(WORK REQUIRED): Taking the line with "sztották a 201. Anna-bál szépének, első" as the first and the line with "Política Editorial" as the last, set down the lines below exactly, pictures excluded.

-- MATERIAL SHOWN follows --

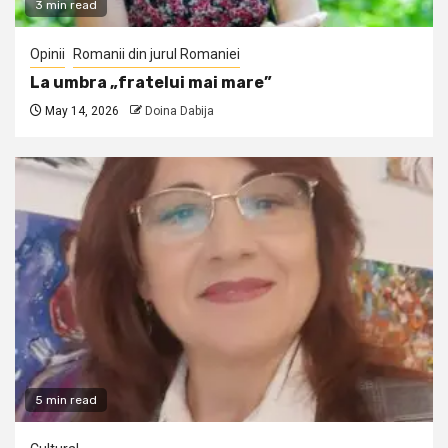
3 min read
Opinii
Romanii din jurul Romaniei
La umbra „fratelui mai mare”
May 14, 2026
Doina Dabija
5 min read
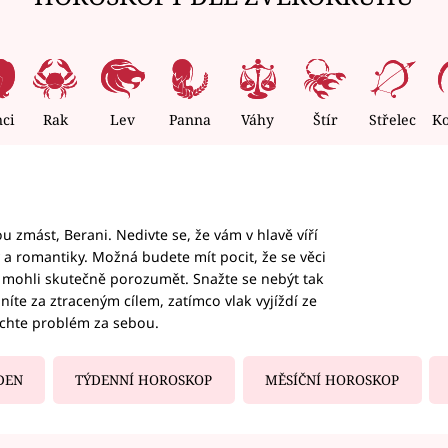
nci
Rak
Lev
Panna
Váhy
Štír
Střelec
K
 zmást, Berani. Nedivte se, že vám v hlavě víří
ky a romantiky. Možná budete mít pocit, že se věci
jim mohli skutečně porozumět. Snažte se nebýt tak
honíte za ztraceným cílem, zatímco vlak vyjíždí ze
echte problém za sebou.
DEN
TÝDENNÍ HOROSKOP
MĚSÍČNÍ HOROSKOP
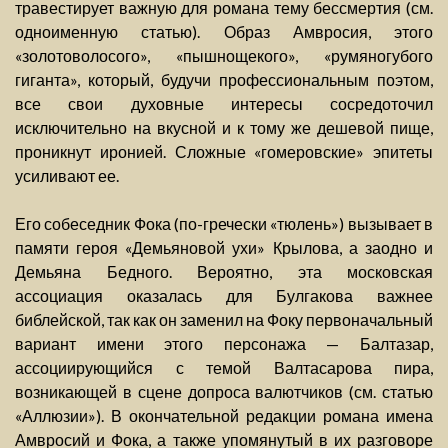
травестирует важную для романа тему бессмертия (см.
одноименную статью). Образ Амвросия, этого
«золотоволосого», «пышнощекого», «румяногубого
гиганта», который, будучи профессиональным поэтом,
все свои духовные интересы сосредоточил
исключительно на вкусной и к тому же дешевой пище,
проникнут иронией. Сложные «гомеровские» эпитеты
усиливают ее.
Его собеседник Фока (по-гречески «тюлень») вызывает в
памяти героя «Демьяновой ухи» Крылова, а заодно и
Демьяна Бедного. Вероятно, эта московская
ассоциация оказалась для Булгакова важнее
библейской, так как он заменил на Фоку первоначальный
вариант имени этого персонажа — Балтазар,
ассоциирующийся с темой Валтасарова пира,
возникающей в сцене допроса валютчиков (см. статью
«Аллюзии»). В окончательной редакции романа имена
Амвросий и Фока, а также упомянутый в их разговоре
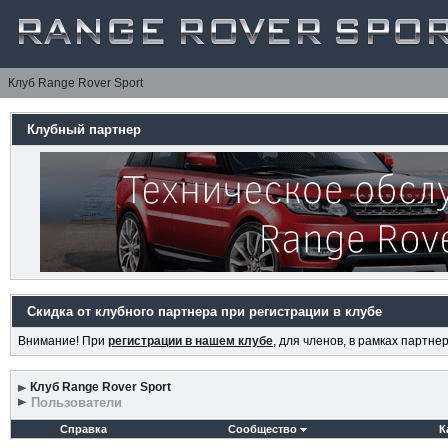
Клуб Range Rover Sport
Клубный партнер
Скидка от клубного партнера при регистрации в клубе
Внимание! При
регистрации в нашем клубе
, для членов, в рамках партн
Клуб Range Rover Sport
Пользователи
Справка
Сообщество
К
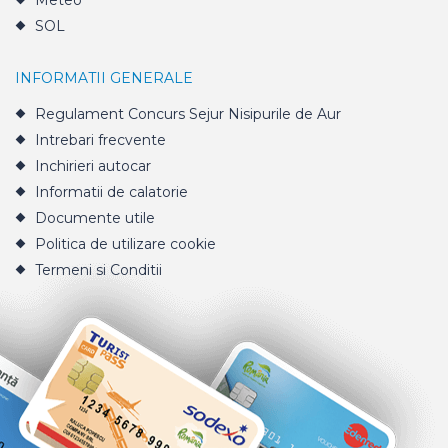
Meteo
SOL
INFORMATII GENERALE
Regulament Concurs Sejur Nisipurile de Aur
Intrebari frecvente
Inchirieri autocar
Informatii de calatorie
Documente utile
Politica de utilizare cookie
Termeni si Conditii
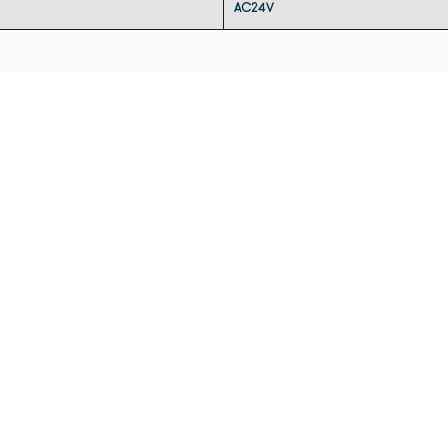
AC24V
Полно
сканир
Абсолю
интерф
эксплу
ошибку
матриц
сканиро
Сканир
Сканир
Сканир
Скани
Функци
Функци
матриц
для бо
лабора
эффект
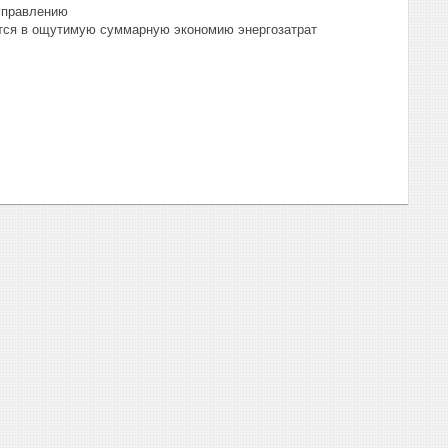
управлению
тся в ощутимую суммарную экономию энергозатрат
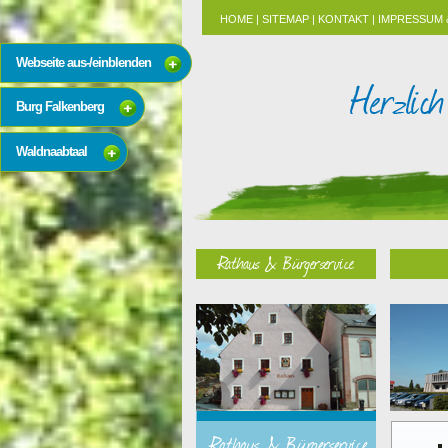
HOME
|
SITEMAP
|
KONTAKT
|
IMPRESSUM 
Webseite aus-/einblenden
Burg Falkenberg
Waldnaabtaal
Rathaus & Bürgerservice
Rathaus & Bürgerservice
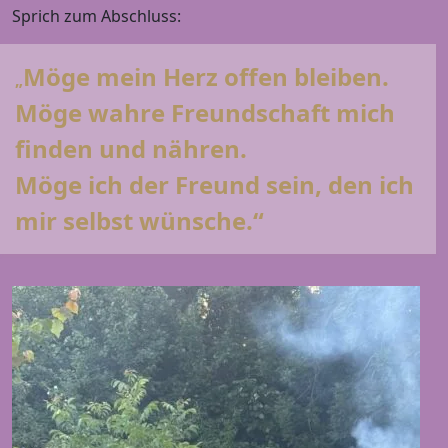
Sprich zum Abschluss:
Möge mein Herz offen bleiben.
„
Möge wahre Freundschaft mich
finden und nähren.
Möge ich der Freund sein, den ich
mir selbst wünsche.“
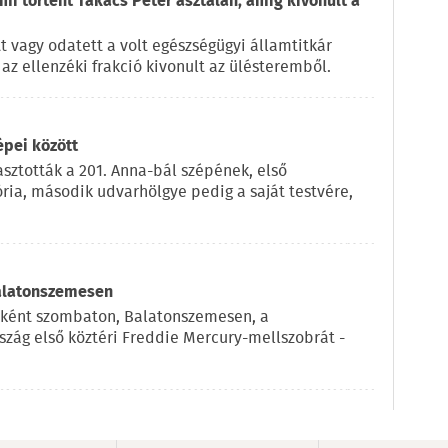
 mi történt Takács Péter asztalán, amíg kivonult a
t vagy odatett a volt egészségügyi államtitkár
az ellenzéki frakció kivonult az ülésteremből.
épei között
sztották a 201. Anna-bál szépének, első
ria, második udvarhölgye pedig a saját testvére,
Balatonszemesen
eként szombaton, Balatonszemesen, a
szág első köztéri Freddie Mercury-mellszobrát -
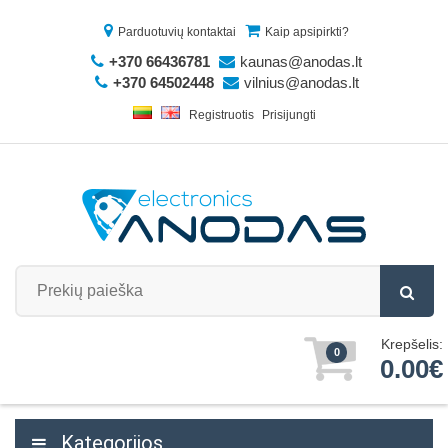
Parduotuvių kontaktai
Kaip apsipirkti?
+370 66436781
kaunas@anodas.lt
+370 64502448
vilnius@anodas.lt
Registruotis
Prisijungti
Krepšelis:
0
0.00€
Kategorijos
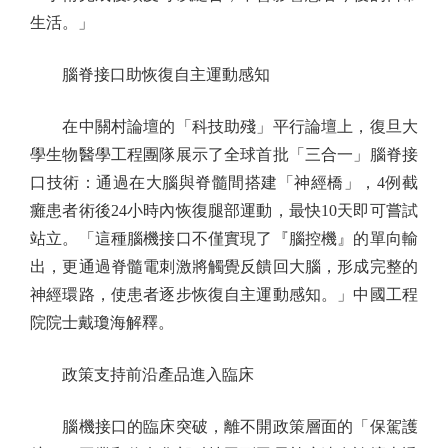
生活。」
腦脊接口助恢復自主運動感知
在中關村論壇的「科技助殘」平行論壇上，復旦大
學生物醫學工程團隊展示了全球首批「三合一」腦脊接
口技術：通過在大腦與脊髓間搭建「神經橋」，4例截
癱患者術後24小時內恢復腿部運動，最快10天即可嘗試
站立。「這種腦機接口不僅實現了『腦控機』的單向輸
出，更通過脊髓電刺激將觸覺反饋回大腦，形成完整的
神經環路，使患者逐步恢復自主運動感知。」中國工程
院院士戴瓊海解釋。
政策支持前沿產品進入臨床
腦機接口的臨床突破，離不開政策層面的「保駕護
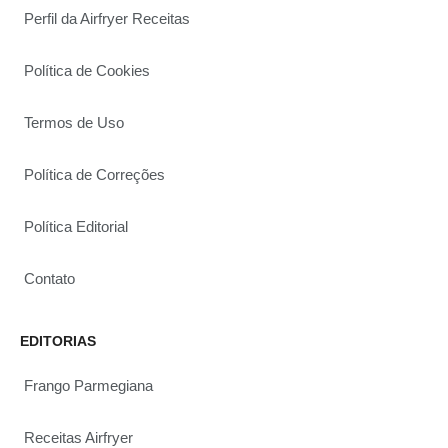
Perfil da Airfryer Receitas
Política de Cookies
Termos de Uso
Política de Correções
Política Editorial
Contato
EDITORIAS
Frango Parmegiana
Receitas Airfryer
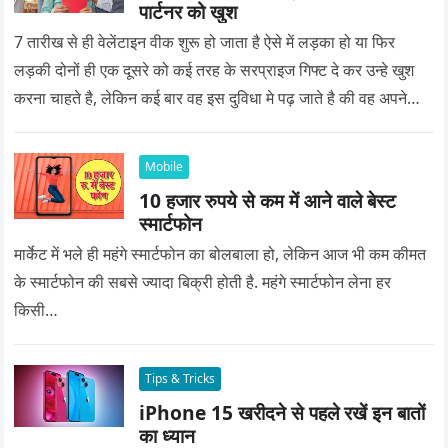
पार्टनर को खुश
7 तारीख से ही वेलेंटाइन वीक शुरू हो जाता है ऐसे में लड़का हो या फिर
लड़की दोनों ही एक दूसरे को कई तरह के सरप्राइज गिफ्ट दे कर उन्हे खुश
करना चाहते है, लेकिन कई बार वह इस दुविधा मे पढ़ जाते है की वह अपने
प्यार को क्या सरप्राइज गिफ्ट दे की वह यादगार बन जाए।
Mobile
10 हजार रुपये से कम में आने वाले बेस्ट
स्मार्टफोन
मार्केट में भले ही महंगे स्मार्टफोन का बोलबाला हो, लेकिन आज भी कम कीमत
के स्मार्टफोन की सबसे ज्यादा बिक्री होती है. महंगे स्मार्टफोन लेना हर
किसी…
Tips & Tricks
iPhone 15 खरीदने से पहले रखें इन बातों
का ध्यान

-- MATERIAL SHOWN concluded --

(TASK ANSWER):
sztották a 201. Anna-bál szépének, első
ria, második udvarhölgye pedig a saját testvére,
Balatonszemesen
eként szombaton, Balatonszemesen, a
szág első köztéri Freddie Mercury-mellszobrát -
Parduotuvių kontaktai
Kaip apsipirkti?
+370 66436781
kaunas@anodas.lt
+370 64502448
vilnius@anodas.lt
Registruotis
Prisijungti
Krepšelis:
0
0.00€
Kategorijos
生活。」
腦脊接口助恢復自主運動感知
在中關村論壇的「科技助殘」平行論壇上，復旦大
學生物醫學工程團隊展示了全球首批「三合一」腦脊接
口技術：通過在大腦與脊髓間搭建「神經橋」，4例截
癱患者術後24小時內恢復腿部運動，最快10天即可嘗試
站立。「這種腦機接口不僅實現了『腦控機』的單向輸
出，更通過脊髓電刺激將觸覺反饋回大腦，形成完整的
神經環路，使患者逐步恢復自主運動感知。」中國工程
院院士戴瓊海解釋。
政策支持前沿產品進入臨床
腦機接口的臨床突破，離不開政策層面的「保駕護
Perfil da Airfryer Receitas
Política de Cookies
Termos de Uso
Política de Correções
Política Editorial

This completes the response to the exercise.